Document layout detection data
• • • • • • •

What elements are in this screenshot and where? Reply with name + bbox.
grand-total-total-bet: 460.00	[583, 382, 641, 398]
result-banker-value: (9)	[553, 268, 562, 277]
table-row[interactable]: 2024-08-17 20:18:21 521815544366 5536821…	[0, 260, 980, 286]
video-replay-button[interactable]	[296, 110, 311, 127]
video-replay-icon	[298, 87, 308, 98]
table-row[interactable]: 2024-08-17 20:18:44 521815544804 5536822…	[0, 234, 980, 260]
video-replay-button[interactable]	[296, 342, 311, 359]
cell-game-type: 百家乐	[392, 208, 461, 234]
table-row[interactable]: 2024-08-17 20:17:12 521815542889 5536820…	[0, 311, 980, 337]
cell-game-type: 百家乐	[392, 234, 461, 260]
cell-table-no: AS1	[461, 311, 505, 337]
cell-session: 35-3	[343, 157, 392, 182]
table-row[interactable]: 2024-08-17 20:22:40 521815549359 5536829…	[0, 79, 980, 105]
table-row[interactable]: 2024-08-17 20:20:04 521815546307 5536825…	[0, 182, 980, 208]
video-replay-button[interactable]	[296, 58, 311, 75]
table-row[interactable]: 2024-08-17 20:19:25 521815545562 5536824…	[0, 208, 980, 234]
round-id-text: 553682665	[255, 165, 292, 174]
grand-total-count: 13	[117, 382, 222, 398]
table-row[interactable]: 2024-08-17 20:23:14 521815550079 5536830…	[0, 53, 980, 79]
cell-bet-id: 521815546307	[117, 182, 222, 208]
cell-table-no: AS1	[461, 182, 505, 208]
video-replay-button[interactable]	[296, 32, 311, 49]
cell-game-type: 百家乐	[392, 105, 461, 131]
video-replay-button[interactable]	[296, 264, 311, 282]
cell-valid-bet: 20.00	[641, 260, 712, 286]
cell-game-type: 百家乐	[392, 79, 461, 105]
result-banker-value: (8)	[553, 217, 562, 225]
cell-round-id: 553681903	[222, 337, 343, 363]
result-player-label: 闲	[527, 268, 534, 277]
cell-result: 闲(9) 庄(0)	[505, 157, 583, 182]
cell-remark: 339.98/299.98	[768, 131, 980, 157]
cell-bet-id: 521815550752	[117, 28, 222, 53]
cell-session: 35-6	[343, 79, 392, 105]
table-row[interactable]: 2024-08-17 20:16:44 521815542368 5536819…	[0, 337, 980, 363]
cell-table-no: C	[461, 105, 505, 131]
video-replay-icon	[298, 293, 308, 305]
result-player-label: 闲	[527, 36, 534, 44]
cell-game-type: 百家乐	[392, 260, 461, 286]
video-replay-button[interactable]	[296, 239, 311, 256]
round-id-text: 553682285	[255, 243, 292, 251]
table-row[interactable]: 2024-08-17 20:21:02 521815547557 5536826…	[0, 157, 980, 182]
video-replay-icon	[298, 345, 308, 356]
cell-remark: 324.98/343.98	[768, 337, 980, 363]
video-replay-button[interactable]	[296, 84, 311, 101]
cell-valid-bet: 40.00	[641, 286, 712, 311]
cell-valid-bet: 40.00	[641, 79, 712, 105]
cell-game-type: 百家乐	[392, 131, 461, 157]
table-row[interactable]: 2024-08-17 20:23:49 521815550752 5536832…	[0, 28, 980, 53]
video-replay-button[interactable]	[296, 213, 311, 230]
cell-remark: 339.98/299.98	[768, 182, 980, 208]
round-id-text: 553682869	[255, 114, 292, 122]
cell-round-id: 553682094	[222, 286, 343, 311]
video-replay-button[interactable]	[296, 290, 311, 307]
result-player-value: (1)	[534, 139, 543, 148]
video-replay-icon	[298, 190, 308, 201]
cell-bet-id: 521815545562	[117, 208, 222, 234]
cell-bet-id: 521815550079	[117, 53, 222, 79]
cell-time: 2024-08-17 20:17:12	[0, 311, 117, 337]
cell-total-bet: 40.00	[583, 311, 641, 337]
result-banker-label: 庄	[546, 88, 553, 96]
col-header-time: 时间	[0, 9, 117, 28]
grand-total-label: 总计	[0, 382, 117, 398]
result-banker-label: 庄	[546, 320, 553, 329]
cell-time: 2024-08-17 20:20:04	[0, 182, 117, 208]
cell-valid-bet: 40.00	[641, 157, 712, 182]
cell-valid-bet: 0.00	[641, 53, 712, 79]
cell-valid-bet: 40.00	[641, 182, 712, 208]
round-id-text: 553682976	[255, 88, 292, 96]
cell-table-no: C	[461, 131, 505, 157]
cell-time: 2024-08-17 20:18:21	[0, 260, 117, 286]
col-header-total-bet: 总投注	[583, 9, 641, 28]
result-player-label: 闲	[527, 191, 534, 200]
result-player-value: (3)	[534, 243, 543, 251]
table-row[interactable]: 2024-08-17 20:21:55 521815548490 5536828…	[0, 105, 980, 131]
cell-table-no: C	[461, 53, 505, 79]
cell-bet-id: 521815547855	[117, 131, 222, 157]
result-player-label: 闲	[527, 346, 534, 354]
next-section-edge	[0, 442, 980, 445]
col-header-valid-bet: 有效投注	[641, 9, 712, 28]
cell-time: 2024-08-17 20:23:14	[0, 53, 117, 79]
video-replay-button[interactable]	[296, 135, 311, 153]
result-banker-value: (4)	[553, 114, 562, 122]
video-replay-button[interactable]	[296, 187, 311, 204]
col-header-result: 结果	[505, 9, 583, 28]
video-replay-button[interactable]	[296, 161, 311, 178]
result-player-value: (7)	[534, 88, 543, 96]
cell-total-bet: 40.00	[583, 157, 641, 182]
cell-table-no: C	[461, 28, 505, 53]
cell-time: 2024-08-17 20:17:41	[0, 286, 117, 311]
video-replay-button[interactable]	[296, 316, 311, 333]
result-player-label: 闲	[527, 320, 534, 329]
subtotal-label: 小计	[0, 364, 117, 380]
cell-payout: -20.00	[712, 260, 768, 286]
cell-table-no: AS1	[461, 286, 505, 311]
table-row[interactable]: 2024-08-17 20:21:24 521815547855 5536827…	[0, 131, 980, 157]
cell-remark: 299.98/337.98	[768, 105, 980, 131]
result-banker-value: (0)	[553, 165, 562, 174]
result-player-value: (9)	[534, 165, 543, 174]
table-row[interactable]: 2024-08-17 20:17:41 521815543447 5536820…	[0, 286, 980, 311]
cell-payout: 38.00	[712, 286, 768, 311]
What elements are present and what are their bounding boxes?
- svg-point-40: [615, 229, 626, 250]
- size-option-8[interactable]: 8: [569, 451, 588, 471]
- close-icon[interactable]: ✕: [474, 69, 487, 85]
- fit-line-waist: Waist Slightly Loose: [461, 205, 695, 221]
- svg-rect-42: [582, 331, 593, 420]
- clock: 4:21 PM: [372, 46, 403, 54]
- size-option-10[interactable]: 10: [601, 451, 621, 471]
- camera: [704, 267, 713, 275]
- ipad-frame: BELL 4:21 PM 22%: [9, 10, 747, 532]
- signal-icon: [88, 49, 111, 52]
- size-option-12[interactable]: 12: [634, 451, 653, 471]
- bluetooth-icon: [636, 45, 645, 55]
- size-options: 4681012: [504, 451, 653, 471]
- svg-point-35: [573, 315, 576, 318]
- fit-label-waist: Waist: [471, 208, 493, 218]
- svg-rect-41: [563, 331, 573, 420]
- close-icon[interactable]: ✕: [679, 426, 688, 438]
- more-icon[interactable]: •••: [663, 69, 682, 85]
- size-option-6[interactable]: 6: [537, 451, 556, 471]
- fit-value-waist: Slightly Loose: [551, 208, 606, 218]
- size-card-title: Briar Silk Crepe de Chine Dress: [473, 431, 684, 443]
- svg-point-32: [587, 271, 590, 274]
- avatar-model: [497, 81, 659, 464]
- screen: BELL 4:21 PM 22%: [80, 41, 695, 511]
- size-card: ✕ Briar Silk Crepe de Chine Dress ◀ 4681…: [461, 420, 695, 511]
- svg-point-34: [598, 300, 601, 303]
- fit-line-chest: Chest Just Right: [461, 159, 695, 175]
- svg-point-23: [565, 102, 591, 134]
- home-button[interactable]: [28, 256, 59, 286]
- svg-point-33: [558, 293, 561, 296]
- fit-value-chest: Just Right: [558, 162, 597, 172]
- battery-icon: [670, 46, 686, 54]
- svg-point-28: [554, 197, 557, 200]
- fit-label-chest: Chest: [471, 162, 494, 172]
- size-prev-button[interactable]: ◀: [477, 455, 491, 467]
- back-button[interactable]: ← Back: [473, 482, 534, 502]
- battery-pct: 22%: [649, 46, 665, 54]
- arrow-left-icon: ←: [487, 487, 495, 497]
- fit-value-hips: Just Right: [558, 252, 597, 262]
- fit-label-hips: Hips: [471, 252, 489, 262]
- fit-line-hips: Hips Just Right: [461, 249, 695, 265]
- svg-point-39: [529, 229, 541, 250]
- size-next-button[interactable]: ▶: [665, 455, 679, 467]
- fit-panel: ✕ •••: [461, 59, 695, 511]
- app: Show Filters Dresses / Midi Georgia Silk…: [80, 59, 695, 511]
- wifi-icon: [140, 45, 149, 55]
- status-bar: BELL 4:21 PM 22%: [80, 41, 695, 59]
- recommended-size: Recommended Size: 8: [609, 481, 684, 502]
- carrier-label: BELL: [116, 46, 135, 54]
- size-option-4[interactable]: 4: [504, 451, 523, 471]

• • • • • • •

Exercise requirements: From the data above, copy every line where "Slightly" appears.

Your response:
- fit-line-waist: Waist Slightly Loose: [461, 205, 695, 221]
- fit-value-waist: Slightly Loose: [551, 208, 606, 218]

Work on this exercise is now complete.